The visit of Cambodian Foreign Minister Hor Namhong to Washington last month marked a significant moment in improved relations between the US and Cambodia.
Now, Secretary of State Hillary Clinton is scheduled to attend an Asean security forum this month, as well.
“We have many issues to discuss that are of importance to our two nations and regional and global interest as well,” Clinton told journalists in Washington recently.
The Asean Regional Forum, which will be held in Phnom Penh on July 12, will put Southeast Asian ministers with foreign ministers from major powers, like the US. North Korean officials are expected to attend.
As the rotating chair of Asean this year, Cambodia says forging stronger ties with the US benefits both the region and Cambodia, despite its close relationship with China militarily, economically and diplomatically.
“We do not use our good relations to help any power fight another,” Hor Namhong told VOA Khmer in a recent interview. “We want to do our best to balance the relationships between two superpowers to make sure that they contribute within the framework of Asean for the stability of Southeast Asia, the South China Sea and the Asia Pacific.”
What Cambodia is looking for is more US investors in manufacturing, tourism and agriculture, the main economic drivers of the country. Clinton will bring with her a business delegation for a forum in Siem Reap on July 13.

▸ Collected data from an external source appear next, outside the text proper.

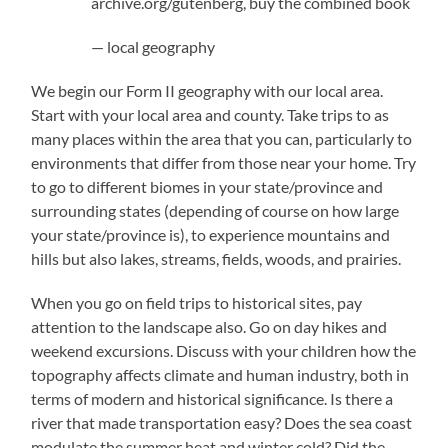
archive.org/gutenberg, buy the combined book
— local geography
We begin our Form II geography with our local area.
Start with your local area and county. Take trips to as
many places within the area that you can, particularly to
environments that differ from those near your home. Try
to go to different biomes in your state/province and
surrounding states (depending of course on how large
your state/province is), to experience mountains and
hills but also lakes, streams, fields, woods, and prairies.
When you go on field trips to historical sites, pay
attention to the landscape also. Go on day hikes and
weekend excursions. Discuss with your children how the
topography affects climate and human industry, both in
terms of modern and historical significance. Is there a
river that made transportation easy? Does the sea coast
modulate the summer heat and winter cold? Did the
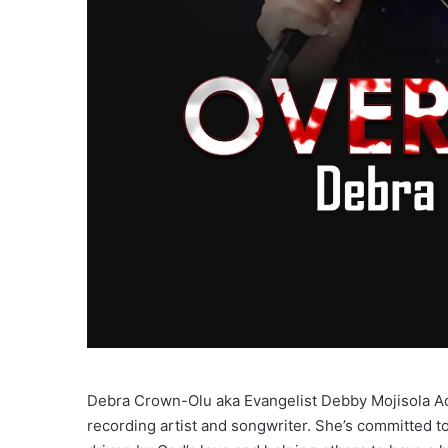
Debra Crown-Olu aka Evangelist Debby Mojisola A
recording artist and songwriter. She’s committed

What the US wants is help resolving the South China Sea issue, which pits China against a number of Asean countries over maritime and mineral rights in the sea.
“The United States’ interest in the South China Sea is to see that international law is followed and that Asean claimant states and that Asean as well enter into peaceful discussions with China and among themselves,” said David Carden, US ambassador to Asean.
The US would also like to see Cambodia improve its rights record. The US says Cambodia remains a country with a human trafficking problem.
The US position on human rights is becoming more important across Southeast Asia, said Ernest Bower, head of the Southeast Asia program at the Center for Strategic and International Studies, especially as the youth of Asean begin to “hold their governments more accountable.”
The Asean Regional Forum will provide another opportunity for Cambodia to better integrate into the international community. Experts say the challenge after that will be for Cambodia to hold credible elections next year.